So you start building an app and you need to store some data. Obviously you would use a database for storing that data. As the application becomes more successful you notice the DB load becomes a concern, in some cases the number of connections opened by the software can be way too much. When this happen the first thing we think in introducing is a connection pool, and if you are working with Postgres likely that connection pool would be pgbouncer.
Pgbouncer has basically three pool modes:
- Session
- Transactional
- Statement
This defines when the connection is returned back to the pool. Obviously the decision you make has implications, so for instance if you use statement the connection would be returned after the statement is completed, while if you choose transactional it would be returned after each transaction.
It’s a common practice in web oriented applications to tie the transaction to the request lifecycle, this is the transaction is started when the request is started and committed (or rolled back) when it finish.
So we have a connection pool (pgbouncer) with some number of connections allowed configured using transaction pool mode and you have the transaction tie to the request lifecycle.
In the requests maybe you are doing many things, not just dealing with the Postgres DBs, perhaps you have other things like Redis, ElasticSearch, etc. that you need to deal with too.
Meanwhile your transaction is still opened and therefore not release back to the pool.
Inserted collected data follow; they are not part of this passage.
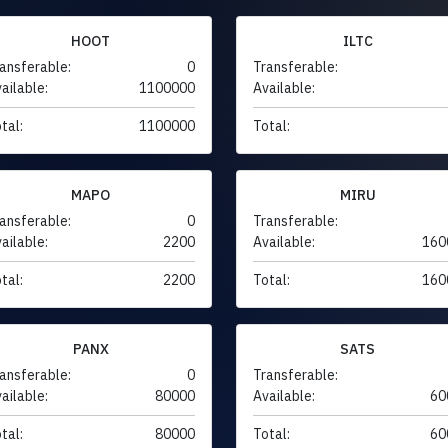
HOOT
ILTC
ansferable:
0
Transferable:
ailable:
1100000
Available:
tal:
1100000
Total:
MAPO
MIRU
ansferable:
0
Transferable:
ailable:
2200
Available:
160
tal:
2200
Total:
160
PANX
SATS
ansferable:
0
Transferable:
ailable:
80000
Available:
60
tal:
80000
Total:
60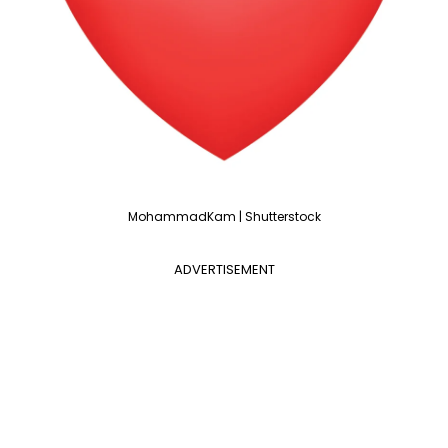
MohammadKam | Shutterstock
ADVERTISEMENT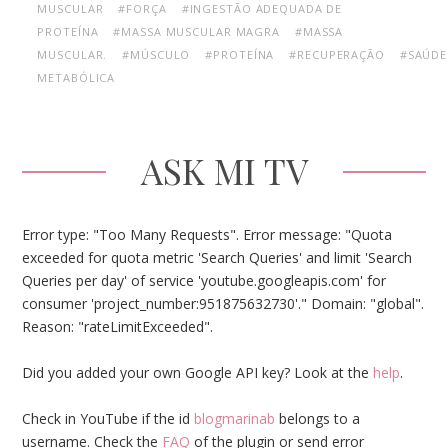
MUSCULAR
#FORÇA
#INGESTÃO ADEQUADA DE
PROTEÍNA
#MASSA MUSCULAR MAGRA
#MASSA
MUSCULAR.
#MÚSCULO
#PROTEÍNA
#RECUPERAÇÃO
#SAÚDE
METABÓLICA
ASK MI TV
Error type: "Too Many Requests". Error message: "Quota
exceeded for quota metric 'Search Queries' and limit 'Search
Queries per day' of service 'youtube.googleapis.com' for
consumer 'project_number:951875632730'." Domain: "global".
Reason: "rateLimitExceeded".
Did you added your own Google API key? Look at the
help
.
Check in YouTube if the id
blogmarinab
belongs to a
username. Check the
FAQ
of the plugin or send error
Let’s imagine for a sec that those other systems become slow, perhaps you are trying to acquire a lock from Redis or indexing some entries in ES that is undergoing heavy load, and your transaction is still opened and therefore not returned to the pool.
Under the right circumstances this can create contention at the pgbouncer level, this is all the available connections are being used so the new requests are waiting for the connections to be freed and released to the pool so they can do their stuff. Meanwhile the clock is ticking, the user is waiting for the response, the responses become slow at the API level and basically nothing works. Your user is already trying to find an alternative to your service because your service clearly sucks and a some kids could have done a better job using Scratch.
Pretty bad eh!
The good news is that it’s easy to fix the problem, just commit!. Try to isolated the parts of the code that deal with the DB from the parts that work in other systems and ensure you commit before jumping from one to the other. It’s literally that simple. Of course depending on the domain and the nature of the business it might not be so simple.